At any rate, Michael, over at Archive Fire, has two excellent posts up discussing the first chapter of DeLanda’s New Philosophy of Science (here and here). In the first post, Michael questions whether all relations, as DeLanda suggests, are external to their terms. Here I am more or less in agreement with Michael’s suggestion that we need a continuum between internal and external relations. I attempt to capture such a continuum in my distinction between endo-relations and exo-relations. Exo-relations are relations between distinct objects. Thus, for example, Michael and I are only “exo-related”. If I am destroyed, Michael does not cease to exist. To be sure, Michael can influence my local manifestations in all sorts of ways, but my existence is not dependent on Michael’s existence. By contrast, endo-relations are internal relations that constitute the structure of an object.
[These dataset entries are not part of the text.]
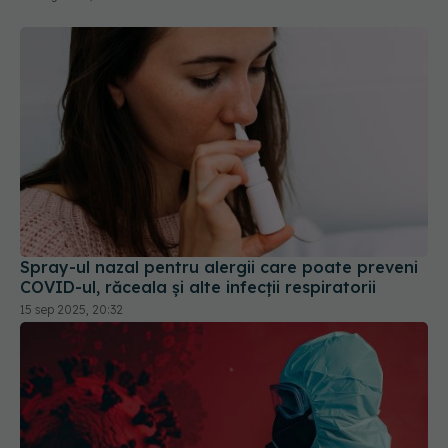
Spray-ul nazal pentru alergii care poate preveni
COVID-ul, răceala și alte infecții respiratorii
15 sep 2025, 20:32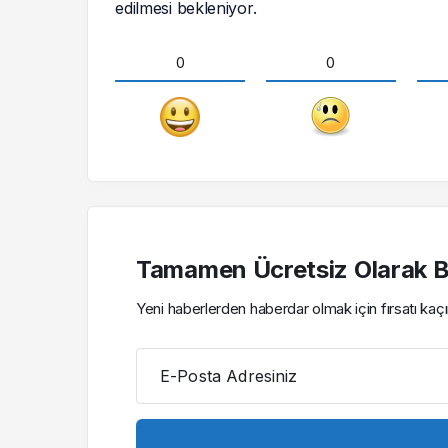
edilmesi bekleniyor.
0
0
Tamamen Ücretsiz Olarak Bü
Yeni haberlerden haberdar olmak için fırsatı ka
E-Posta Adresiniz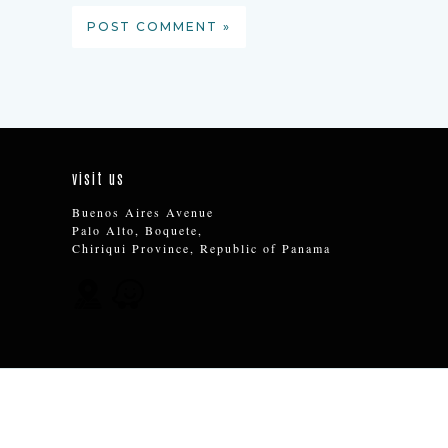
visit us
Buenos Aires Avenue
Palo Alto, Boquete,
Chiriqui Province, Republic of Panama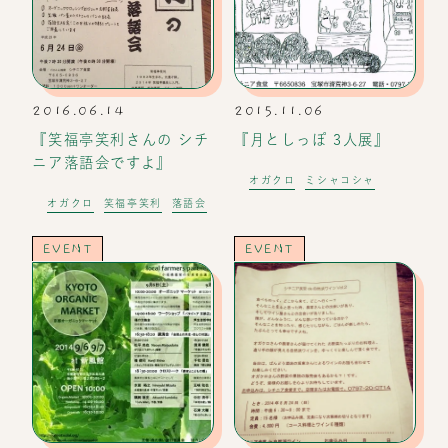
2016.06.14
2015.11.06
『笑福亭笑利さんの シチ
『月としっぽ 3人展』
ニア落語会ですよ』
オガクロ
ミシャコシャ
オガクロ
笑福亭笑利
落語会
EVENT
EVENT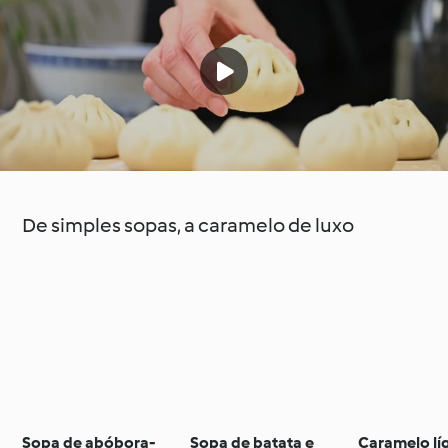
De simples sopas, a caramelo de luxo
Sopa de abóbora-
Sopa de batata e
Caramelo lí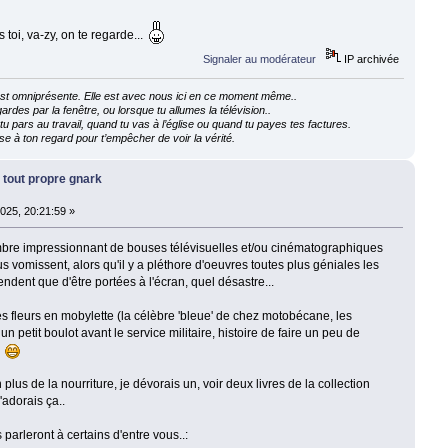
toi, va-zy, on te regarde...
Signaler au modérateur
IP archivée
e est omniprésente. Elle est avec nous ici en ce moment même..
ardes par la fenêtre, ou lorsque tu allumes la télévision..
 pars au travail, quand tu vas à l’église ou quand tu payes tes factures.
e à ton regard pour t’empêcher de voir la vérité.
 tout propre gnark
 2025, 20:21:59 »
ombre impressionnant de bouses télévisuelles et/ou cinématographiques
s vomissent, alors qu'il y a pléthore d'oeuvres toutes plus géniales les
endent que d'être portées à l'écran, quel désastre...
 des fleurs en mobylette (la célèbre 'bleue' de chez motobécane, les
, un petit boulot avant le service militaire, histoire de faire un peu de
e
lus de la nourriture, je dévorais un, voir deux livres de la collection
'adorais ça..
parleront à certains d'entre vous..: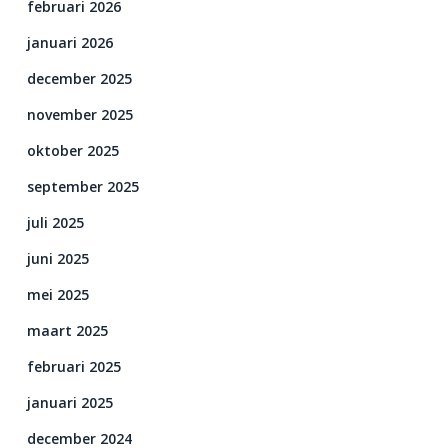
februari 2026
januari 2026
december 2025
november 2025
oktober 2025
september 2025
juli 2025
juni 2025
mei 2025
maart 2025
februari 2025
januari 2025
december 2024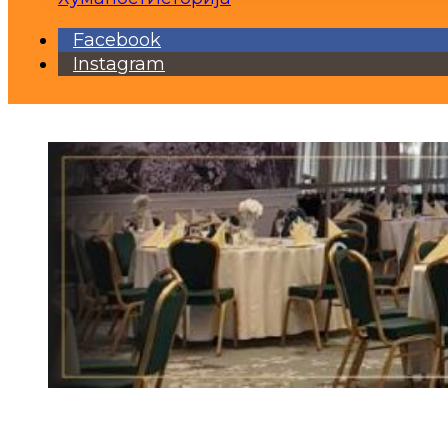
Facebook
Instagram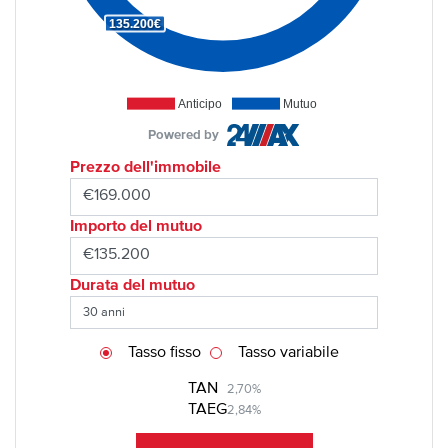
135.200€
Anticipo
Mutuo
Powered by
Prezzo dell'immobile
Importo del mutuo
Durata del mutuo
Tasso fisso
Tasso variabile
TAN
2,70%
TAEG
2,84%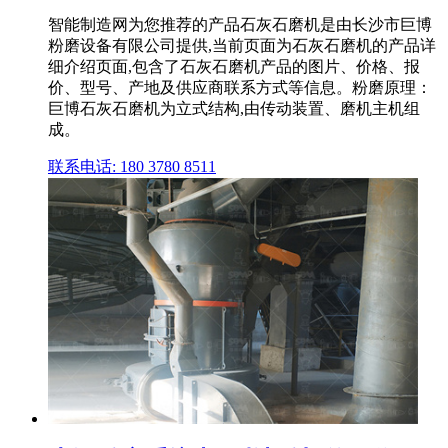
智能制造网为您推荐的产品石灰石磨机是由长沙市巨博
粉磨设备有限公司提供,当前页面为石灰石磨机的产品详
细介绍页面,包含了石灰石磨机产品的图片、价格、报
价、型号、产地及供应商联系方式等信息。粉磨原理：
巨博石灰石磨机为立式结构,由传动装置、磨机主机组
成。
联系电话: 180 3780 8511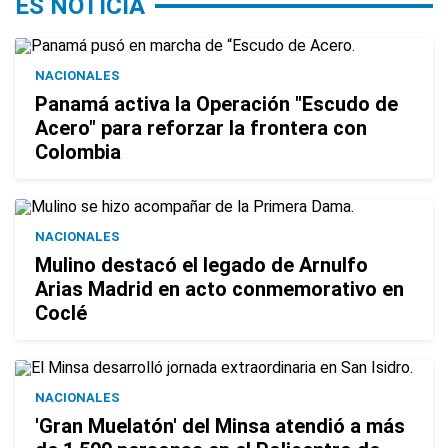
ES NOTICIA
NACIONALES
Panamá activa la Operación "Escudo de
Acero" para reforzar la frontera con
Colombia
NACIONALES
Mulino destacó el legado de Arnulfo
Arias Madrid en acto conmemorativo en
Coclé
NACIONALES
'Gran Muelatón' del Minsa atendió a más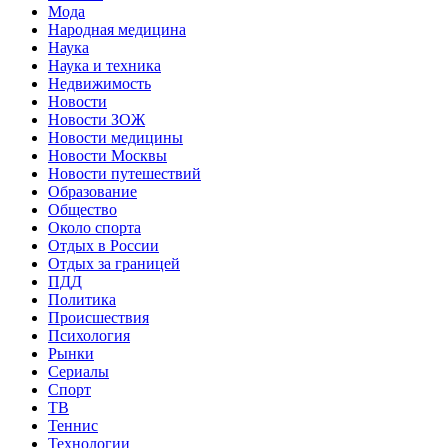
Мода
Народная медицина
Наука
Наука и техника
Недвижимость
Новости
Новости ЗОЖ
Новости медицины
Новости Москвы
Новости путешествий
Образование
Общество
Около спорта
Отдых в России
Отдых за границей
ПДД
Политика
Происшествия
Психология
Рынки
Сериалы
Спорт
ТВ
Теннис
Технологии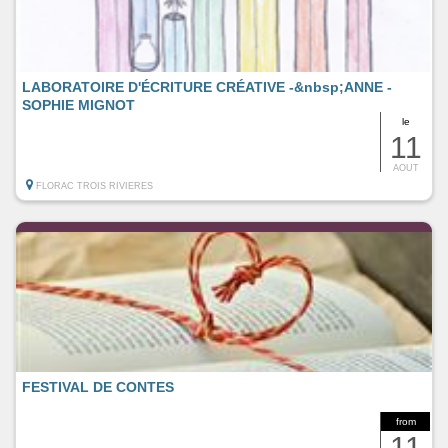
LABORATOIRE D'ÉCRITURE CRÉATIVE -&nbsp;ANNE -
SOPHIE MIGNOT
le
11
AOUT
FLORAC TROIS RIVIERES
FESTIVAL DE CONTES
from
11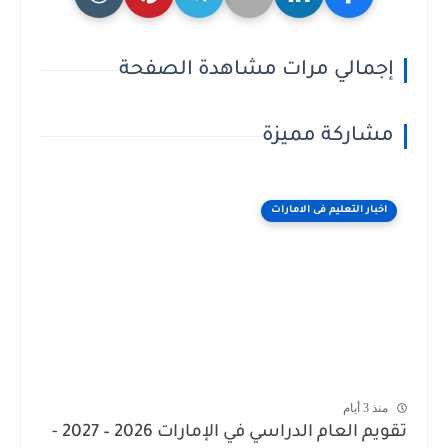
إجمالي مرات مشاهدة الصفحة
مشاركة مميزة
اخبار التعليم فى الامارات
منذ 3 أيام
تقويم العام الدراسي في الإمارات 2026 – 2027 -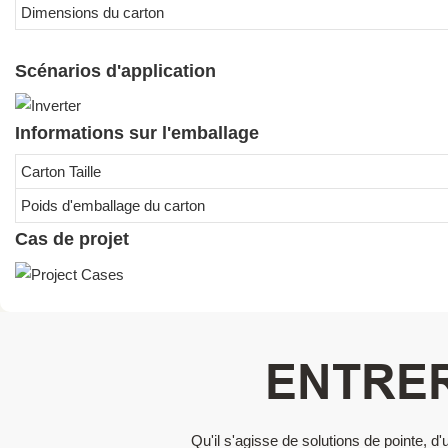
Dimensions du carton
Scénarios d'application
Informations sur l'emballage
Carton Taille
Poids d'emballage du carton
Cas de projet
ENTRER
Qu'il s'agisse de solutions de pointe,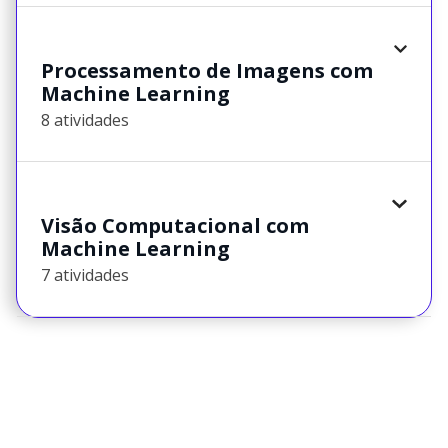
Processamento de Imagens com
Machine Learning
8 atividades
Visão Computacional com
Machine Learning
7 atividades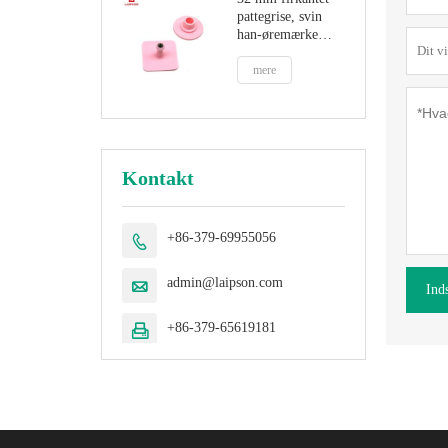
pattegrise, svin
han-øremærke
med metalspids
mere
Kontakt
+86-379-69955056

admin@laipson.com

Ind
+86-379-65619181
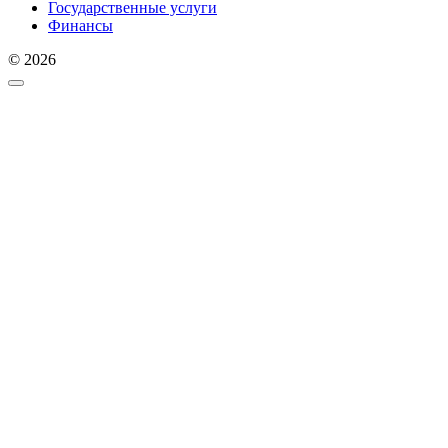
Государственные услуги
Финансы
© 2026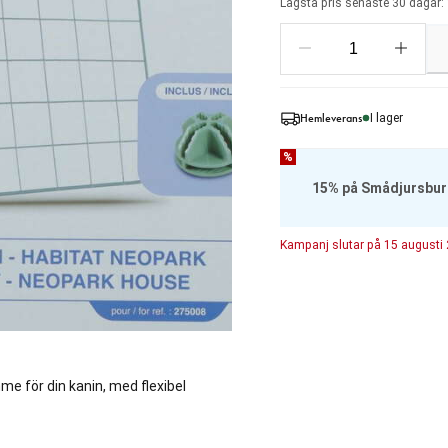
Lägsta pris senaste 30 dagar: 
Hemleverans
I lager
%
15% på Smådjursbur
Kampanj
slutar på
15 augusti
me för din kanin, med flexibel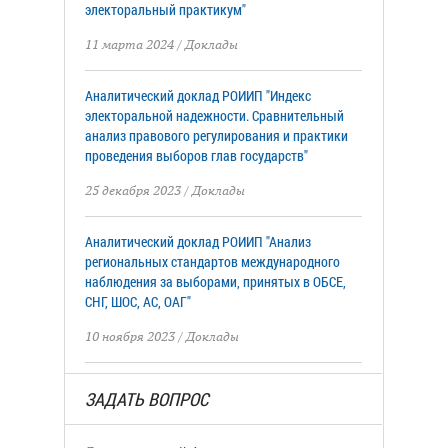
электоральный практикум"
11 марта 2024
/
Доклады
Аналитический доклад РОИИП "Индекс
электоральной надежности. Сравнительный
анализ правового регулирования и практики
проведения выборов глав государств"
25 декабря 2023
/
Доклады
Аналитический доклад РОИИП "Анализ
региональных стандартов международного
наблюдения за выборами, принятых в ОБСЕ,
СНГ, ШОС, АС, ОАГ"
10 ноября 2023
/
Доклады
ЗАДАТЬ ВОПРОС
In the case of endo-relations, the terms cannot be separated from one another. Endo-structure can thus be thought as the essence of an object, so long as essence is not thought as what is common to many different objects, but rather what is absolutely unique to one and only one object (perhaps Scotus’ term “haecceity” would be better here).

read on!

However, I do somewhat disagree with Michael in his treatment of internal relations here. Michael writes:

While I certainly agree with DeLanda that many components of assemblages can be detached from the larger whole, and are indeed irreducible to the whole in which they are parts, I would also argue that there are wholes that have parts that cannot be detached without both whole and part ceasing to be. For example: organisms. Without falling back into metaphoric confusion, we can say that there are many such real organic wholes that depend on their parts for continued existence (what is a raven without a raven brain?), and visa versa (can a human heart continue beating without being connected to circulatory system, or a circulatory system without a nervous system, or all those parts without a body?).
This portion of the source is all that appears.